> WORK INSTRUCTIONS
Return a copy of every line in the data below that contains "video".
DATA section start
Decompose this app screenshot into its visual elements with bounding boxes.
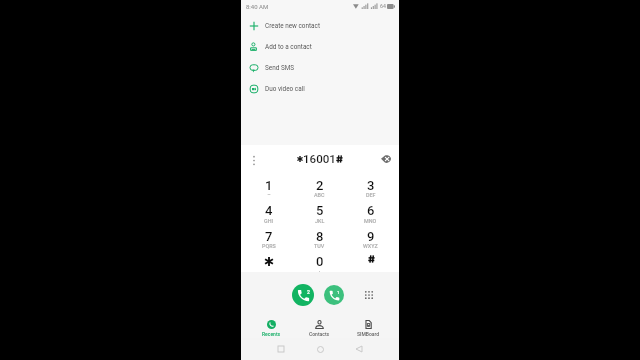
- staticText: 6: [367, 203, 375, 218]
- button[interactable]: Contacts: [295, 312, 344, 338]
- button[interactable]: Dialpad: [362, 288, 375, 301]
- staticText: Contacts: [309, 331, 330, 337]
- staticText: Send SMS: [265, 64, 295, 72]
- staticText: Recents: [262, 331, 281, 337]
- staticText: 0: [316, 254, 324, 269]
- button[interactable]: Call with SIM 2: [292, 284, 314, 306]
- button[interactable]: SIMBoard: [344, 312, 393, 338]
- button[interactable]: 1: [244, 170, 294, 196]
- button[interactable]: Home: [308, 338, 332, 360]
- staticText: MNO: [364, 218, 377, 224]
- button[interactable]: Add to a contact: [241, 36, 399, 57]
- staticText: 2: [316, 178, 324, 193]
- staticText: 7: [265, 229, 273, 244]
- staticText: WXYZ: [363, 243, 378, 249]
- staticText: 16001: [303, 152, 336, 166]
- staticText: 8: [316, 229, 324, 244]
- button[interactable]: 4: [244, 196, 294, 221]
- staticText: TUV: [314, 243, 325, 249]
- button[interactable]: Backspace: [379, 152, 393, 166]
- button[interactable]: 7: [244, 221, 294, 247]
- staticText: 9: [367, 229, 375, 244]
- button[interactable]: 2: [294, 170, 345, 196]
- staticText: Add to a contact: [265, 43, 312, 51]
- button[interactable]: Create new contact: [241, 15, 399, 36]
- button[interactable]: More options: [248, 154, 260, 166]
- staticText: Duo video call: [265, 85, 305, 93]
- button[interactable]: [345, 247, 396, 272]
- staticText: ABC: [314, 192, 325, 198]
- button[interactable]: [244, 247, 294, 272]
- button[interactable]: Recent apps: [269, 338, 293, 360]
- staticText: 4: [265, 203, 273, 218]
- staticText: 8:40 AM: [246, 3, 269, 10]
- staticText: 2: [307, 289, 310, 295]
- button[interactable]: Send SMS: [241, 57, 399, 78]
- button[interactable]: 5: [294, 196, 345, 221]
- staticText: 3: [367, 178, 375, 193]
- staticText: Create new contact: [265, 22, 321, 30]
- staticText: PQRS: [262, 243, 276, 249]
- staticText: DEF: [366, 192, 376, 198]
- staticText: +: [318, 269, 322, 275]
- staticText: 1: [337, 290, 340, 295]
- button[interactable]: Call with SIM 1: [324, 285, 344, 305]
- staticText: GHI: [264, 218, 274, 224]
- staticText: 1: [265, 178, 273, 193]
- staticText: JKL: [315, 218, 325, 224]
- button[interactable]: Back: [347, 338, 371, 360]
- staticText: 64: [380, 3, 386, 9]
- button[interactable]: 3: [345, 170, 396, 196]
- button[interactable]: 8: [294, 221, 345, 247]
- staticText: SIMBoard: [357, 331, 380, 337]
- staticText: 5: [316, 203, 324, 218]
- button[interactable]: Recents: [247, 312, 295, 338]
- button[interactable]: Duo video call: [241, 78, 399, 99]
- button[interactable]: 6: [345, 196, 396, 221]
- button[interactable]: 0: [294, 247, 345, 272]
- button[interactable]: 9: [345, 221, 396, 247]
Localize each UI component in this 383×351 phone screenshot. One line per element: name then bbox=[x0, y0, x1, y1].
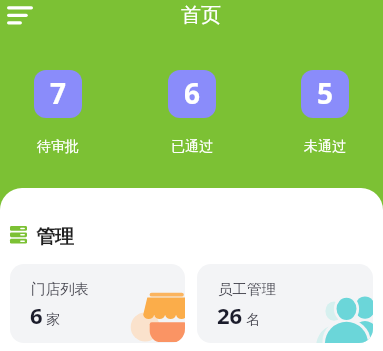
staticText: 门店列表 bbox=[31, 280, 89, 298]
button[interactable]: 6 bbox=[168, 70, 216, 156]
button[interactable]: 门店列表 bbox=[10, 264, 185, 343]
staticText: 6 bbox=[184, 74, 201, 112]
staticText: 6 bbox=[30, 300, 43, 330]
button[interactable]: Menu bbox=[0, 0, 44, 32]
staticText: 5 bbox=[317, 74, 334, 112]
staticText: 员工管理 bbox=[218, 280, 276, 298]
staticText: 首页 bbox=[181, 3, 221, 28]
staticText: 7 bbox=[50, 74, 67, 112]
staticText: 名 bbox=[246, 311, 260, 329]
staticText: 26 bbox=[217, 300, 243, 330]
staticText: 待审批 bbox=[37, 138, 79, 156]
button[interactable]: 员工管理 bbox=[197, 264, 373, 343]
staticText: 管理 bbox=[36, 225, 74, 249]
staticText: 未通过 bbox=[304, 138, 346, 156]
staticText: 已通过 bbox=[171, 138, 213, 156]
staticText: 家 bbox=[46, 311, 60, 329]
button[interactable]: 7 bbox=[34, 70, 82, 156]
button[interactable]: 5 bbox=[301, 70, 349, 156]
DATA section end
> TASK ANSWER
- staticText: Duo video call: [265, 85, 305, 93]
- button[interactable]: Duo video call: [241, 78, 399, 99]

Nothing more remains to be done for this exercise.